Talat Tunçalp

Personal information
- Born: 1 October 1915 Istanbul, Ottoman Empire
- Died: 1 January 2017 (aged 101) Istanbul, Turkey

Team information
- Discipline: Road
- Role: Rider

= Talat Tunçalp =

Turkish cyclist

Talat Tunçalp (1 October 1915 - 1 January 2017) was a Turkish cyclist. He was born in Istanbul, Ottoman Empire in the mid-to-late 1910s, though his birth year was reported as both 1915 and 1917. He took up cycling and won his first sprint race in 1932. From 1933 through 1949, he was the Turkish National Champion in the road race 16 times and the sprint 15 times.

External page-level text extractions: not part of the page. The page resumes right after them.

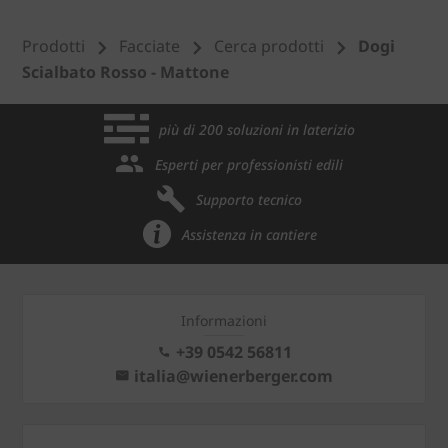
Prodotti
Facciate
Cerca prodotti
Dogi
Scialbato Rosso - Mattone
più di 200 soluzioni in laterizio
Esperti per professionisti edili
Supporto tecnico
Assistenza in cantiere
Informazioni
+39 0542 56811
italia@wienerberger.com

He attended the 1936 Summer Olympics in Berlin, finishing joint eighth in the individual road race with his country failing to medal in the team version. He also participated in the 1948 Summer Olympics, but did not finish the individual race.

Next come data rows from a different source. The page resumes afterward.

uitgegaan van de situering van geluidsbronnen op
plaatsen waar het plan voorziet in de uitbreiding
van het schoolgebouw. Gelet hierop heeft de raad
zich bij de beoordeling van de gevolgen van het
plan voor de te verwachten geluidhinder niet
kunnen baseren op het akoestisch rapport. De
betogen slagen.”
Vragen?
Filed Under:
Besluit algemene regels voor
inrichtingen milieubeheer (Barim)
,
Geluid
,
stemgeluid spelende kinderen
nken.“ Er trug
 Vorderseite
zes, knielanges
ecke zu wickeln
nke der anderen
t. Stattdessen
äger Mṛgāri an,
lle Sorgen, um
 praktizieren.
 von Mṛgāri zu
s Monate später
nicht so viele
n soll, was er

After retiring from active competition in 1949 he became president of the Turkish Cycling Federation in 1950 and held that position through 1968, the same year that he helped found what would become the Presidential Cycling Tour of Turkey. Upon the death of Halet Çambel on 14 January 2014, it was noted that Tunçalp was the oldest surviving Turkish Olympian. He died on 1 January 2017 at the age of 101. Tunçalp was interred at Zincirlikuyu Cemetery following the religious funeral service held at Şişli Mosque.